Donald Trump has a penchant — indeed, some say a talent — for sticking people with nicknames. Not nice nicknames, not friendly nicknames, but cruel, nasty, derogatory nicknames, ie., Lyin’ Ted, Wacky Jacky, Pocahontas, Crooked Hillary, etc.
But, so far, no-one has come up with one that’s stuck to him. Now that’s not to say many people don’t have names for Donald Trump, but most are unprintable in a family newspaper.
So, gentle reader, let me suggest one that reflects Trump’s Germanic ancestry, describes his behavior, and is easy to remember: Der Furor.
It suits him perfectly, with Webster defining “furor” as, “An angry or maniacal fit; furious or hectic activity; a sudden outburst;” all traits that fit Trump and his mercurial policy shifts and vicious, unpredictable tweet storms to a T.
So instead of saying, “President Trump today signed a third executive order banning people from predominately Muslim countries from coming to the U.S.,” or, “President Trump’s new zero-tolerance policy was designed to separate children from their parents as a deterrent,” or “President Trump unilaterally declared a trade war against China, Canada, Mexico and the European Union;” we could say Der Furor declared a trade war, Der Furor banned Muslims, and Der Furor mandated splitting families apart.
That has such a “right” ring to it: Der Furor.
Now some say the word is too extreme, but Der Furor himself says he enjoys angry/hectic activity, “I like conflict;” and conflict is what Der Furor has given us: among Democrats and Republicans, among racists and anti-racists, between health care advocates and safety-net cutters, and even among Republicans.
Some other more history-minded people might ask, “Wasn’t there another leader with the same moniker?
Nope. There was a European head of state, back in the 1930s and ‘40s, who had a nickname that sounded a bit like our new, proposed presidential nick name. But it had a totally different meaning, so isn’t the same at all. That other guy’s nick was “The Leader,” (“Der Fuhrer,” in his native German). Totally different meanings even if they sound a bit alike.

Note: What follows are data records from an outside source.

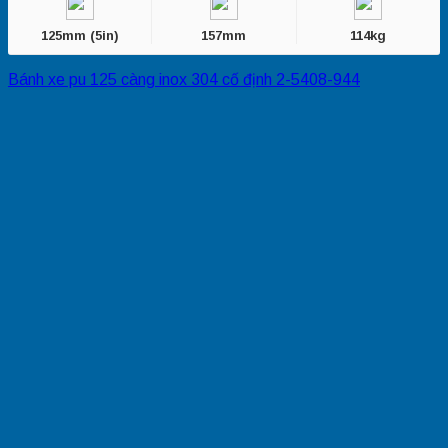
125mm (5in)
157mm
114kg
Bánh xe pu 125 càng inox 304 cố định 2-5408-944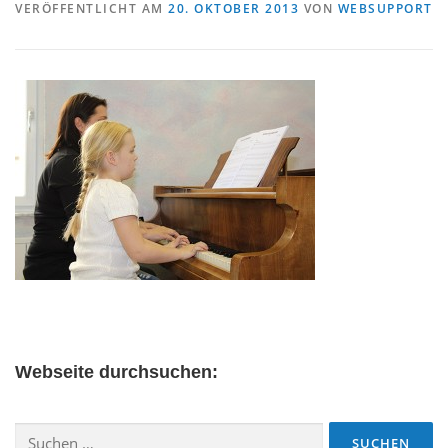
VERÖFFENTLICHT AM
20. OKTOBER 2013
VON
WEBSUPPORT
Webseite durchsuchen:
Suchen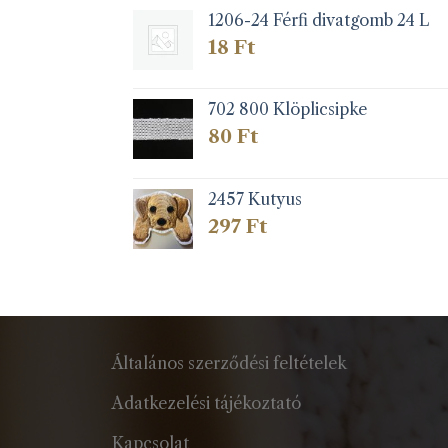
1206-24 Férfi divatgomb 24 L
18
Ft
702 800 Klöplicsipke
80
Ft
2457 Kutyus
297
Ft
Általános szerződési feltételek
Adatkezelési tájékoztató
Kapcsolat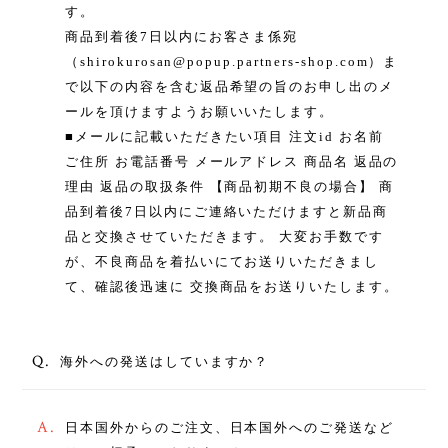
す。
商品到着後7日以内にお客さま係宛
（
shirokurosan@popup.partners-shop.com
）ま
で以下の内容を含む返品希望の旨のお申し出のメ
ールを頂けますようお願いいたします。
■メールに記載いただきたい項目 注文id お名前
ご住所 お電話番号 メールアドレス 商品名 返品の
理由 返品の取扱条件 【商品初期不良の場合】 商
品到着後7日以内にご連絡いただけますと新品商
品と交換させていただきます。 大変お手数です
が、不良商品を着払いにてお送りいただきまし
て、確認後迅速に 交換商品をお送りいたします。
Q.
海外への発送はしていますか？
A.
日本国外からのご注文、日本国外へのご発送など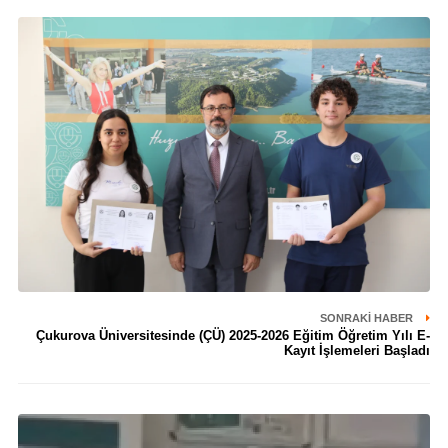
SONRAKI HABER
Çukurova Üniversitesinde (ÇÜ) 2025-2026 Eğitim Öğretim Yılı E-
Kayıt İşlemeleri Başladı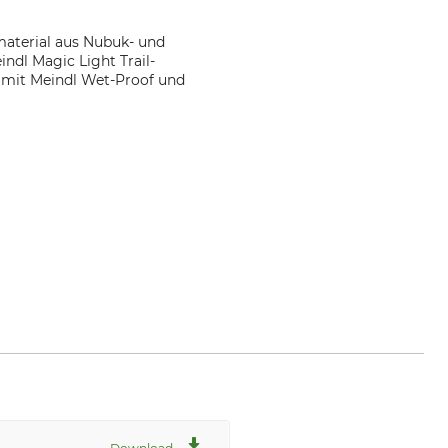
rmaterial aus Nubuk- und
dl Magic Light Trail-
e mit Meindl Wet-Proof und
dl.de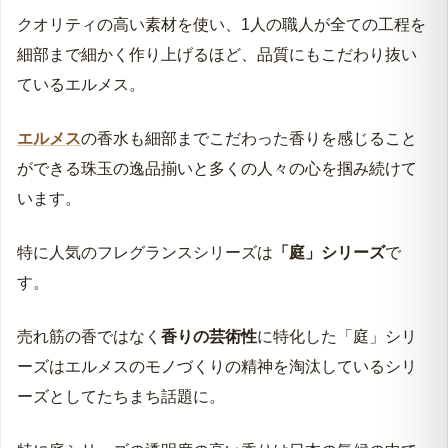
クオリティの高い素材を使い、1人の職人が全ての工程を
ラグーナの庭｜エルメス 100ml
細部まで細かく作り上げるほど、品質にもこだわり抜い
ているエルメス。
エルメス
の香水も細部までこだわった香りを感じること
ができる珠玉の逸品揃いと多くの人々の心を掴み続けて
います。
特に人気のフレグランスシリーズは
「庭」シリーズ
で
す。
売れ筋の香ではなく
香りの芸術性
に特化した「庭」シリ
ーズはエルメスのモノづくりの精神を淘汰しているシリ
ーズとしてたちまち話題に。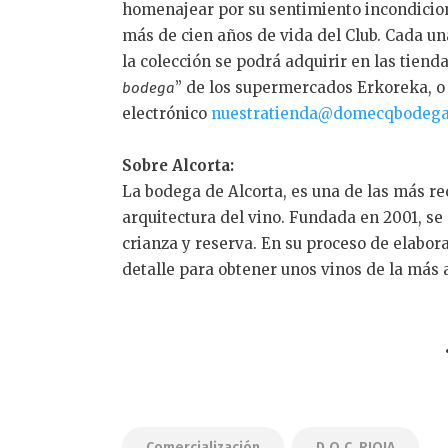
homenajear por su sentimiento incondicion
más de cien años de vida del Club. Cada un
la colección se podrá adquirir en las tienda
” de los supermercados Erkoreka, o
bodega
electrónico
nuestratienda@domecqbodeg
Sobre Alcorta:
La bodega de Alcorta, es una de las más re
arquitectura del vino. Fundada en 2001, se 
crianza y reserva. En su proceso de elabor
detalle para obtener unos vinos de la más 
Comercialización
D.O.C. RIOJA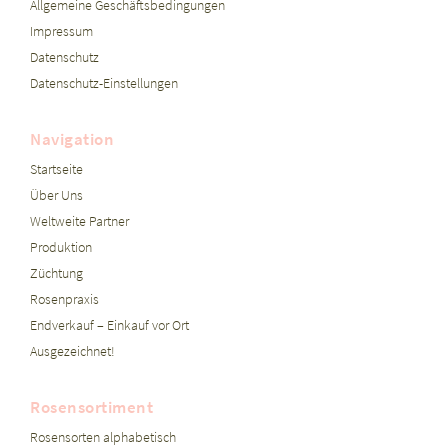
Allgemeine Geschäftsbedingungen
Impressum
Datenschutz
Datenschutz-Einstellungen
Navigation
Startseite
Über Uns
Weltweite Partner
Produktion
Züchtung
Rosenpraxis
Endverkauf – Einkauf vor Ort
Ausgezeichnet!
Rosensortiment
Rosensorten alphabetisch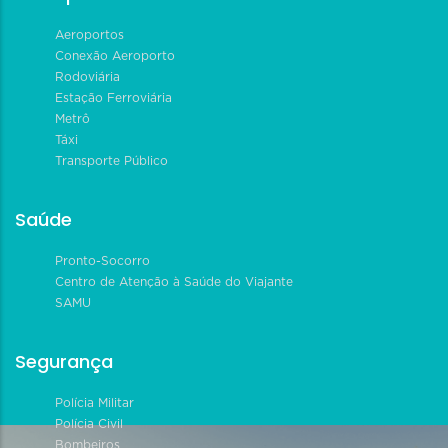
Aeroportos
Conexão Aeroporto
Rodoviária
Estação Ferroviária
Metrô
Táxi
Transporte Público
Saúde
Pronto-Socorro
Centro de Atenção à Saúde do Viajante
SAMU
Segurança
Polícia Militar
Polícia Civil
Bombeiros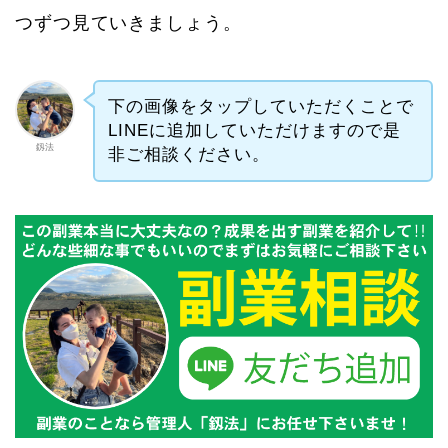
つずつ見ていきましょう。
下の画像をタップしていただくことで
LINEに追加していただけますので是
釼法
非ご相談ください。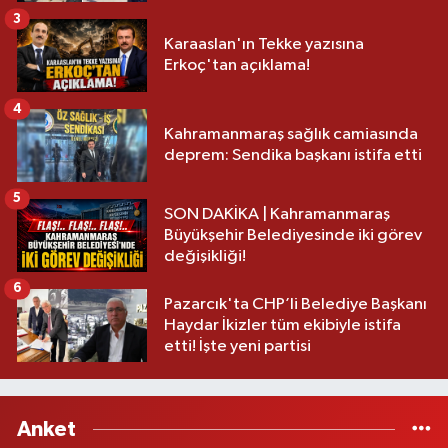
3
Karaaslan'ın Tekke yazısına
Erkoç'tan açıklama!
4
Kahramanmaraş sağlık camiasında
deprem: Sendika başkanı istifa etti
5
SON DAKİKA | Kahramanmaraş
Büyükşehir Belediyesinde iki görev
değişikliği!
6
Pazarcık'ta CHP’li Belediye Başkanı
Haydar İkizler tüm ekibiyle istifa
etti! İşte yeni partisi
Anket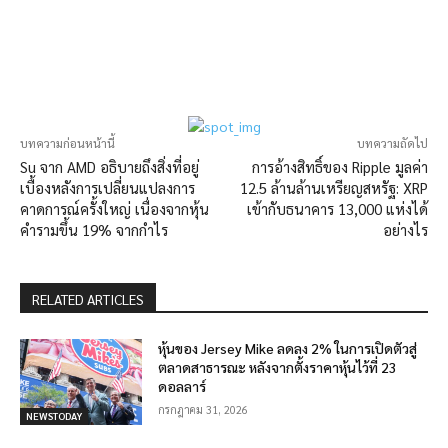
บทความก่อนหน้านี้
บทความถัดไป
Su จาก AMD อธิบายถึงสิ่งที่อยู่
การอ้างสิทธิ์ของ Ripple มูลค่า
เบื้องหลังการเปลี่ยนแปลงการ
12.5 ล้านล้านเหรียญสหรัฐ: XRP
คาดการณ์ครั้งใหญ่ เนื่องจากหุ้น
เข้ากับธนาคาร 13,000 แห่งได้
คำรามขึ้น 19% จากกำไร
อย่างไร
RELATED ARTICLES
หุ้นของ Jersey Mike ลดลง 2% ในการเปิดตัวสู่
ตลาดสาธารณะ หลังจากตั้งราคาหุ้นไว้ที่ 23
ดอลลาร์
กรกฎาคม 31, 2026
NEWSTODAY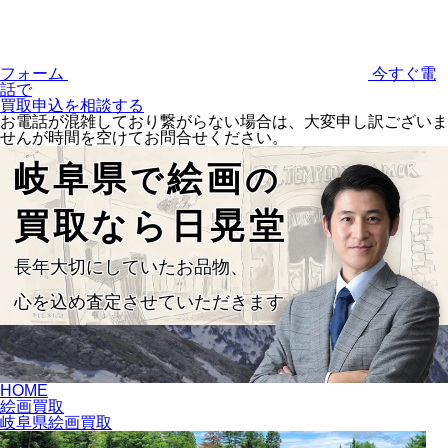
フォーム
今すぐ電
話で
買取申込を相談する
お電話が混雑しており繋がらない場合は、大変申し訳ございま
せんが時間を空けてお問合せください。
岐阜県
絵画
で
の
買取なら日晃堂
長年大切にしていたお品物、
心を込め査定させていただきます
HOME
絵画買取
岐阜県絵画買取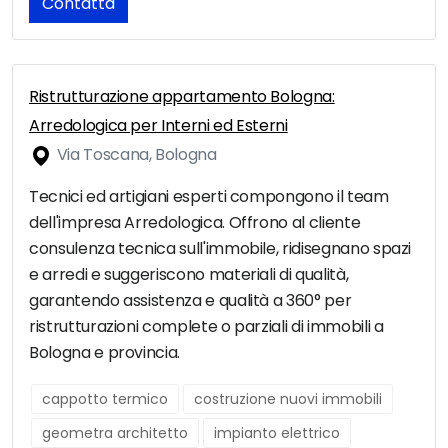
Contatta
Ristrutturazione appartamento Bologna:
Arredologica per Interni ed Esterni
Via Toscana, Bologna
Tecnici ed artigiani esperti compongono il team
dell'impresa Arredologica. Offrono al cliente
consulenza tecnica sull'immobile, ridisegnano spazi
e arredi e suggeriscono materiali di qualità,
garantendo assistenza e qualità a 360° per
ristrutturazioni complete o parziali di immobili a
Bologna e provincia.
cappotto termico
costruzione nuovi immobili
geometra architetto
impianto elettrico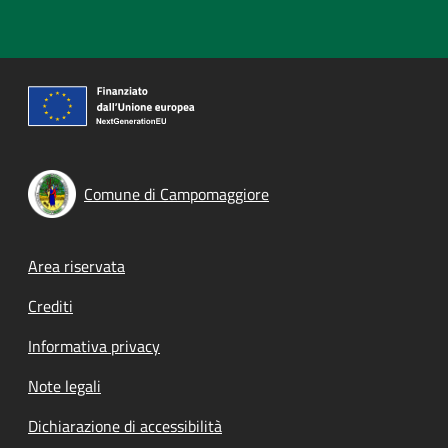
Comune di Campomaggiore
Footer menu
Area riservata
Crediti
Informativa privacy
Note legali
Dichiarazione di accessibilità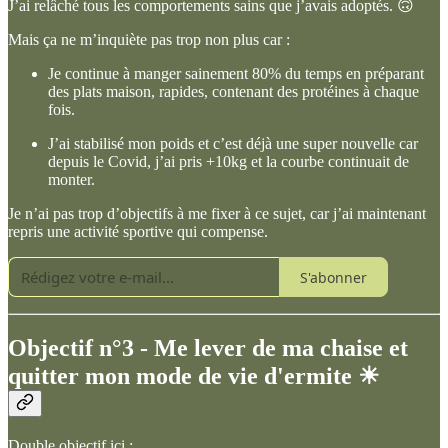
J’ai relâché tous les comportements sains que j’avais adoptés. 🙃
Mais ça ne m’inquiète pas trop non plus car :
Je continue à manger sainement 80% du temps en préparant
des plats maison, rapides, contenant des protéines à chaque
fois.
J’ai stabilisé mon poids et c’est déjà une super nouvelle car
depuis le Covid, j’ai pris +10kg et la courbe continuait de
monter.
Je n’ai pas trop d’objectifs à me fixer à ce sujet, car j’ai maintenant
repris une activité sportive qui compense.
S'abonner
Objectif n°3 - Me lever de ma chaise et
quitter mon mode de vie d'ermite ☀
Double objectif ici :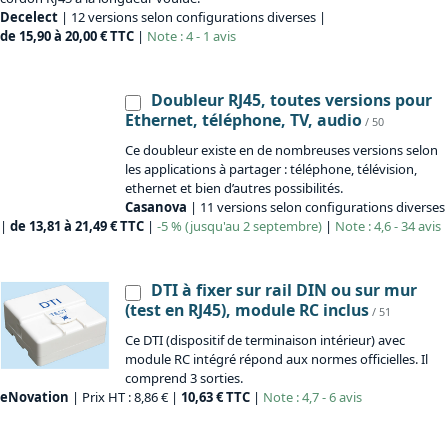
Decelect
| 12 versions selon configurations diverses |
de 15,90 à 20,00 € TTC
|
Note : 4 - 1 avis
Doubleur RJ45, toutes versions pour
Ethernet, téléphone, TV, audio
/ 50
Ce doubleur existe en de nombreuses versions selon
les applications à partager : téléphone, télévision,
ethernet et bien d’autres possibilités.
Casanova
| 11 versions selon configurations diverses
|
de 13,81 à 21,49 € TTC
|
-5 % (jusqu'au 2 septembre)
|
Note : 4,6 - 34 avis
DTI à fixer sur rail DIN ou sur mur
(test en RJ45), module RC inclus
/ 51
Ce DTI (dispositif de terminaison intérieur) avec
module RC intégré répond aux normes officielles. Il
comprend 3 sorties.
eNovation
| Prix HT : 8,86 € |
10,63 € TTC
|
Note : 4,7 - 6 avis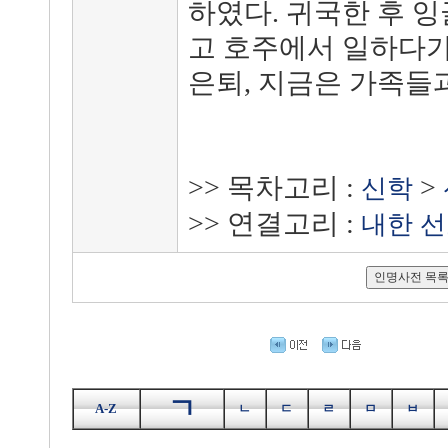
하였다. 귀국한 후 
고 호주에서 일하다가 
은퇴, 지금은 가족들과
>> 목차고리 :
>
신학
>> 연결고리 :
내한 
ㄱ
A-Z
ㄴ
ㄷ
ㄹ
ㅁ
ㅂ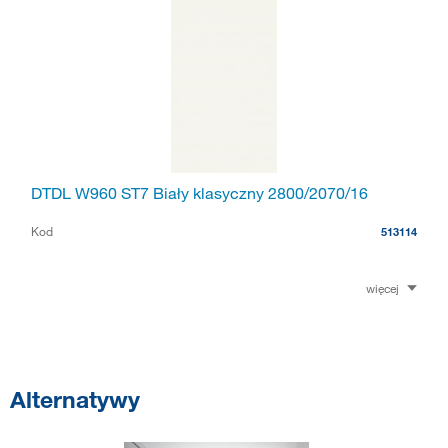
DTDL W960 ST7 Biały klasyczny 2800/2070/16
Kod
513114
więcej
Alternatywy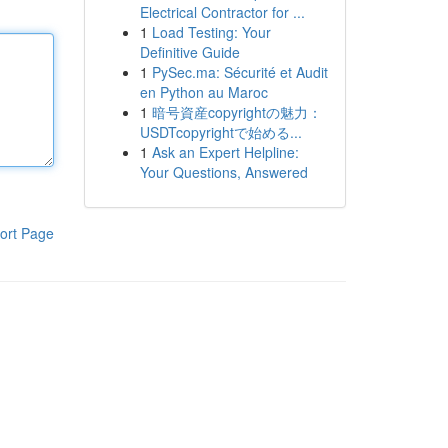
Electrical Contractor for ...
1
Load Testing: Your
Definitive Guide
1
PySec.ma: Sécurité et Audit
en Python au Maroc
1
暗号資産copyrightの魅力：
USDTcopyrightで始める...
1
Ask an Expert Helpline:
Your Questions, Answered
ort Page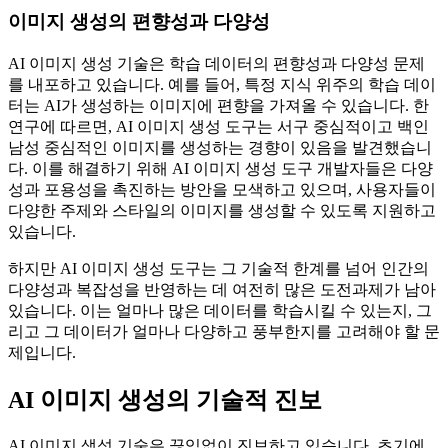
이미지 생성의 편향성과 다양성
AI 이미지 생성 기술은 학습 데이터의 편향성과 다양성 문제
를 내포하고 있습니다. 예를 들어, 특정 지식 위주의 학습 데이
터는 AI가 생성하는 이미지에 편향을 가져올 수 있습니다. 한
연구에 따르면, AI 이미지 생성 도구는 서구 중심적이고 백인
남성 중심적인 이미지를 생성하는 경향이 있음을 발견했습니
다. 이를 해결하기 위해 AI 이미지 생성 도구 개발자들은 다양
성과 포용성을 촉진하는 방안을 모색하고 있으며, 사용자들이
다양한 주제와 스타일의 이미지를 생성할 수 있도록 지원하고
있습니다.
하지만 AI 이미지 생성 도구는 그 기술적 한계를 넘어 인간의
다양성과 복잡성을 반영하는 데 여전히 많은 도전과제가 남아
있습니다. 이는 얼마나 많은 데이터를 학습시킬 수 있는지, 그
리고 그 데이터가 얼마나 다양하고 풍부한지를 고려해야 할 문
제입니다.
AI 이미지 생성의 기술적 진보
AI 이미지 생성 기술은 끊임없이 진보하고 있습니다. 초기에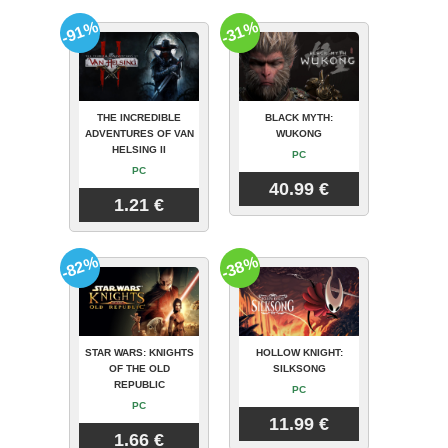
-91%
-31%
THE INCREDIBLE
BLACK MYTH:
ADVENTURES OF VAN
WUKONG
HELSING II
PC
PC
40.99 €
1.21 €
-82%
-38%
STAR WARS: KNIGHTS
HOLLOW KNIGHT:
OF THE OLD
SILKSONG
REPUBLIC
PC
PC
11.99 €
1.66 €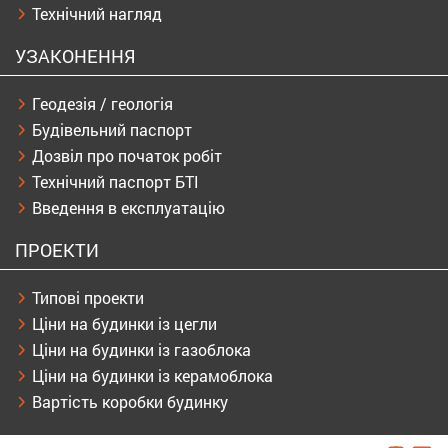
Технічний нагляд
УЗАКОНЕННЯ
Геодезія / геологія
Будівельний паспорт
Дозвіл про початок робіт
Технічний паспорт БТІ
Введення в експлуатацію
ПРОЕКТИ
Типові проекти
Ціни на будинки із цегли
Ціни на будинки із газоблока
Ціни на будинки із керамоблока
Вартість коробки будинку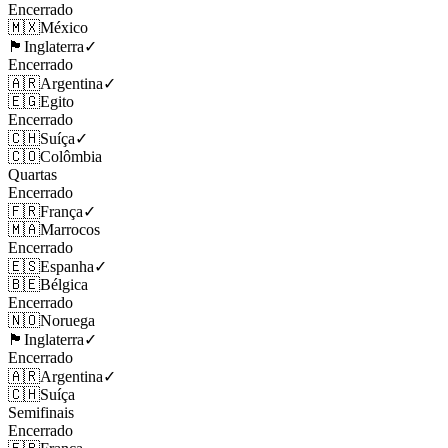
Encerrado
🇲🇽
México
🏴󠁧󠁢󠁥󠁮󠁧󠁿
Inglaterra
✓
Encerrado
🇦🇷
Argentina
✓
🇪🇬
Egito
Encerrado
🇨🇭
Suíça
✓
🇨🇴
Colômbia
Quartas
Encerrado
🇫🇷
França
✓
🇲🇦
Marrocos
Encerrado
🇪🇸
Espanha
✓
🇧🇪
Bélgica
Encerrado
🇳🇴
Noruega
🏴󠁧󠁢󠁥󠁮󠁧󠁿
Inglaterra
✓
Encerrado
🇦🇷
Argentina
✓
🇨🇭
Suíça
Semifinais
Encerrado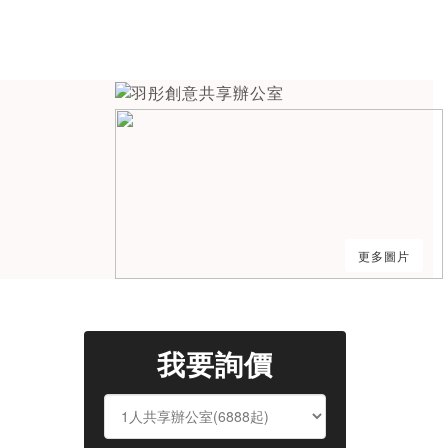
更多圖片
我要詢價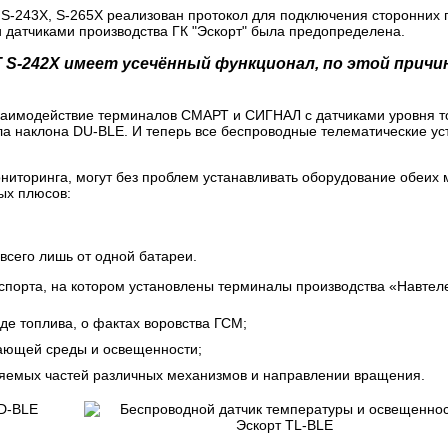
, S-243Х, S-265Х реализован протокол для подключения сторонних
и датчиками производства ГК "Эскорт" была предопределена.
Т S-242Х имеет усечённый функционал, по этой прич
заимодействие терминалов СМАРТ и СИГНАЛ с датчиками уровня т
а наклона DU-BLE. И теперь все беспроводные телематические уст
ниторинга, могут без проблем устанавливать оборудование обеих 
ых плюсов:
всего лишь от одной батареи.
порта, на котором установлены терминалы производства «Навтеле
е топлива, о фактах воровства ГСМ;
ающей среды и освещенности;
няемых частей различных механизмов и направлении вращения.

Nicknames are funny things. I was always called “Little Tom” by my folks, as my Dad was “Big Tom,” even though I was two inches taller and usually 40 pounds heavier.
Among politicians there was Ike (Eisenhower), Silent Cal (Coolidge), The Great Emancipator (Lincoln), and Teddy (Roosevelt).
Entertainers got tagged with such as Ol’ Blue Eyes (Sinatra), Satchmo (Louie Armstrong), Elvis the Pelvis (early Presley), and The Duke (Wayne).
Sports figures were known to their fans as (another) Duke (Snyder, for all you old Brooklyn Dodgers fans), The Fridge (Perry), Magic (Johnson), the Baltimore Bullet (Phelps), and Shaq (O’Neal).
Even criminals got nicknames ala Baby Face (Nelson), The Dapper Don (John Gotti), Scarface (Capone), Butch & Sundance (yes, they were real people), and Billy The Kid (Bonny).
But Der Furor has elevated the art of the nicknaming to a new level, or perhaps, driven it to a new depth, unlike any politician in modern history. His barbs are crafted to hurt, which for a candidate it might be (but really isn’t) a valid electioneering tactic. So he calls former VP Joe Biden “Crazy Joe,” California Gov. Jerry Brown “Moonbeam,” Sen. Ted Cruz “Lyin’ Ted,” Sen. Marco Rubio “Little Marco,” and the Attorney General of the United States, who he appointed, “Mister Magoo.”
And for the president/leader of free world to call another world leader (and one with nukes) “Little Rocket Man” shows a childish schoolyard streak that is a near-disqualifier from the office he holds. And reports say he’s got nicks for other world leaders: The Maple Leech (Canada’s Trudeau), Suzi Sauerkraut (Germany’s Merkel), and Theresa Teabag (England’s May).
Like the conventional arms race that preceded World War I or the nuclear arms race during the Cold War, once one side develops a new weapon, the other folks develop one just as good, or perhaps better. So I’m betting, as the mid-term elections draw near, Der Furor will unleash a new volley of nicks, but this time the other side will unleash their own volley of pejorative pet names. Which will further debase political discourse and all we’ll hear is name calling.
There is a malevolent brilliance to Der Furor’s name calling. But I wonder what would happen if he put as much time and energy into actually understanding issues and developing cogent strategies as he does in acting like a ten year old. (Full disclosure: My 10-year-old grandson has better manners and can mount a more intellectually honest argument than Der Furor.)
But, as Trump is our President, let’s all look to our leader, sit straight up to attention as he said he wanted us to, and salute (as he saluted that North Korean general) shouting and chanting in unison: “Der Furor! Der Furor!! Der Furor!”